The pitch rests on how thinly stretched open source is. OpenAI cited research from the Linux Foundation and Harvard finding that 94% of the widely used projects studied had fewer than 10 developers responsible for more than 90% of the code added in a year. Throw more AI-generated bug reports at teams that small and the result is a bigger backlog, not better security. To avoid that, OpenAI said a human security engineer reviews every Patch the Planet finding before it reaches a maintainer.
An initial five-day sprint surfaced hundreds of issues and merged dozens of patches, OpenAI said, along with reusable fuzzing and testing tooling that projects can keep using. Trail of Bits put its entire security research organization on the effort and worked across 19 projects, according to OpenAI.
OpenAI also disclosed findings from the wider Daybreak work. Its models turned up a 23-year-old use-after-free flaw in OpenBSD’s kernel. On dnsmasq, Codex flagged patterns matching four of six dnsmasq vulnerabilities that were later assigned CVE numbers and fixed.
The browser results were sharper. In Chrome, OpenAI researchers reported five exploitable bugs in the V8 JavaScript engine. WebKit work on Safari turned up more than 10. The Firefox case had better timing: Mozilla patched a WebAssembly flaw, found with GPT-5.5, just two days before Pwn2Own Berlin. Five of the six Firefox entries registered for the contest then withdrew.
The full version of GPT-5.5-Cyber also went live, replacing a permissive-only preview. OpenAI put its CyberGym score at 85.6%, up from 81.8% for the standard GPT-5.5. The benchmark tests whether an agent can reproduce known vulnerabilities. Access stays restricted to vetted defenders through the company’s Trusted Access for Cyber program.
Rounding out the expansion is the Daybreak Cyber Partner Program. It lets security vendors and integrators wire GPT-5.5 with Trusted Access into the products they sell. Launch partners include Accenture plc, Cisco Systems Inc., CrowdStrike Holdings Inc., IBM Corp., Okta Inc., Palo Alto Networks Inc. and Wiz Inc.

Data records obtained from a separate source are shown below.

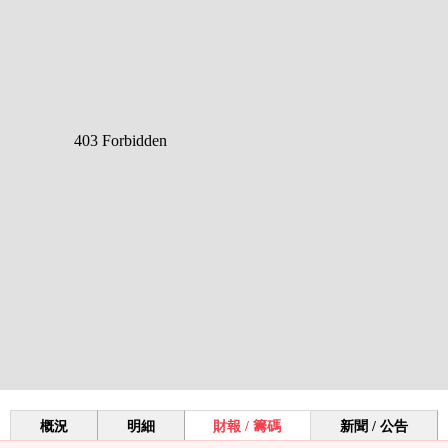
概況
明細
財報 / 籌碼
新聞 / 公告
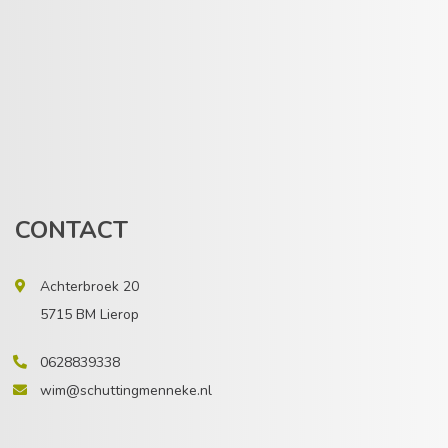
CONTACT
Achterbroek 20
5715 BM Lierop
0628839338
wim@schuttingmenneke.nl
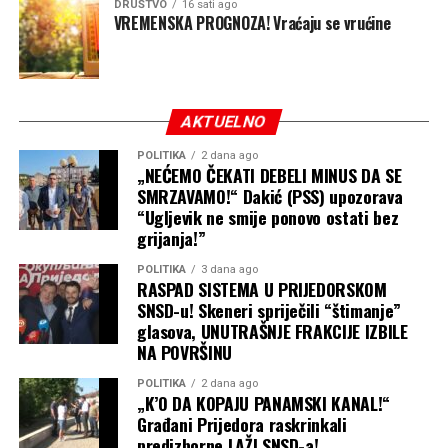
DRUŠTVO
16 sati ago
VREMENSKA PROGNOZA! Vraćaju se vrućine
AKTUELNO
POLITIKA
2 dana ago
„NEĆEMO ČEKATI DEBELI MINUS DA SE
SMRZAVAMO!“ Dakić (PSS) upozorava
“Ugljevik ne smije ponovo ostati bez
grijanja!”
POLITIKA
3 dana ago
RASPAD SISTEMA U PRIJEDORSKOM
SNSD-u! Skeneri spriječili “štimanje”
glasova, UNUTRAŠNJE FRAKCIJE IZBILE
NA POVRŠINU
POLITIKA
2 dana ago
„K’O DA KOPAJU PANAMSKI KANAL!“
Građani Prijedora raskrinkali
predizborne LAŽI SNSD-a!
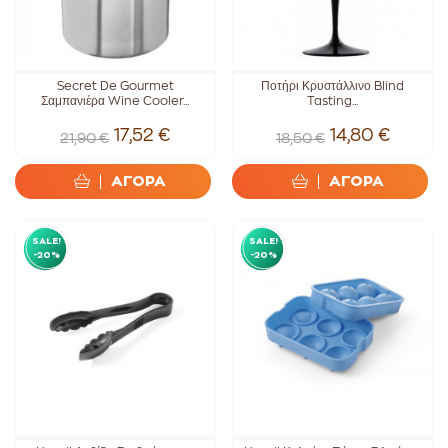
Secret De Gourmet
Ποτήρι Κρυστάλλινο Blind
Σαμπανιέρα Wine Cooler...
Tasting...
17,52 €
14,80 €
21,90 €
18,50 €
ΑΓΟΡΑ
ΑΓΟΡΑ
SALE!
SALE!
-20%
-20%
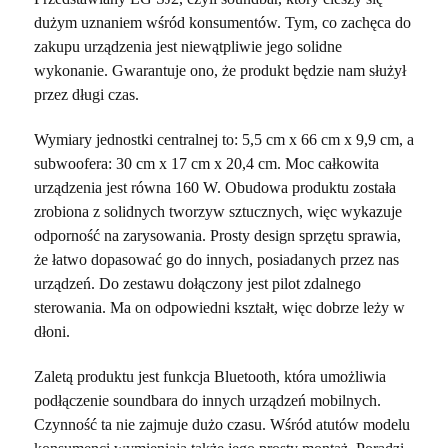
dużym uznaniem wśród konsumentów. Tym, co zachęca do
zakupu urządzenia jest niewątpliwie jego solidne
wykonanie. Gwarantuje ono, że produkt będzie nam służył
przez długi czas.
Wymiary jednostki centralnej to: 5,5 cm x 66 cm x 9,9 cm, a
subwoofera: 30 cm x 17 cm x 20,4 cm. Moc całkowita
urządzenia jest równa 160 W. Obudowa produktu została
zrobiona z solidnych tworzyw sztucznych, więc wykazuje
odporność na zarysowania. Prosty design sprzętu sprawia,
że łatwo dopasować go do innych, posiadanych przez nas
urządzeń. Do zestawu dołączony jest pilot zdalnego
sterowania. Ma on odpowiedni kształt, więc dobrze leży w
dłoni.
Zaletą produktu jest funkcja Bluetooth, która umożliwia
podłączenie soundbara do innych urządzeń mobilnych.
Czynność ta nie zajmuje dużo czasu. Wśród atutów modelu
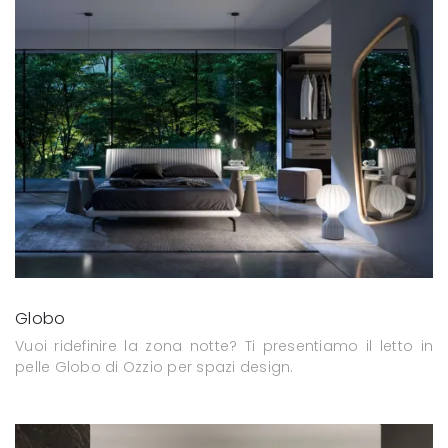
Globo
Vuoi ridefinire la zona notte? Ti presentiamo il letto in
pelle Globo di Ozzio per spazi design.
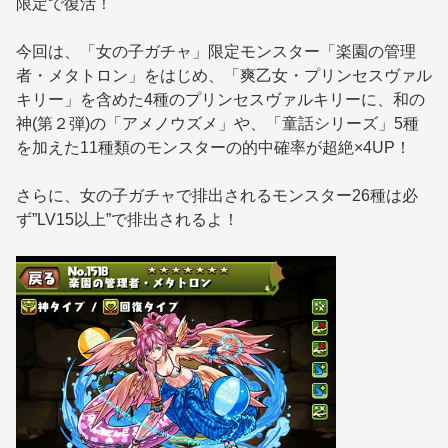
限定で復活！
今回は、「女の子ガチャ」限定モンスター「楽園の管理
者・メタトロン」をはじめ、「爽乙女・プリンセスヴァル
キリー」を含めた4種のプリンセスヴァルキリーに、和の
神(第２弾)の「アメノウズメ」や、「童話シリーズ」5種
を加えた11種類のモンスターの的中確率が超絶×4UP！
さらに、女の子ガチャで排出されるモンスター26種は必
ず”LV15以上”で排出されるよ！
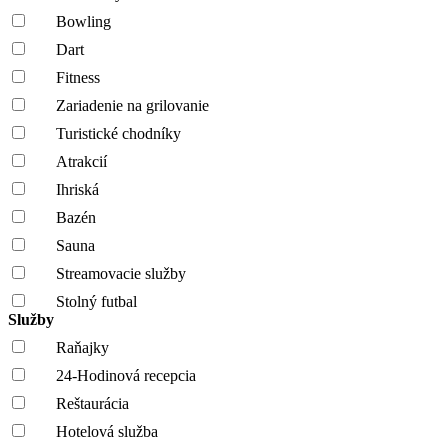
Bowling
Dart
Fitness
Zariadenie na grilovanie
Turistické chodníky
Atrakcií
Ihriská
Bazén
Sauna
Streamovacie služby
Stolný futbal
Služby
Raňajky
24-Hodinová recepcia
Reštaurácia
Hotelová služba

The timing is notable. Rival Anthropic PBC has seen its own cyber-capable models sidelined, leaving OpenAI room to press its case. The company said it is continuing to work with the U.S. government on pre-deployment testing and has signed Trusted Access partnerships with Australia, Canada, France, Germany, Japan, South Korea and European Union institutions over the past month.
Codex Security has scanned more than 30 million commits across more than 30,000 codebases since its research preview launched in March, OpenAI said, with human reviewers marking more than 70,000 findings as fixed.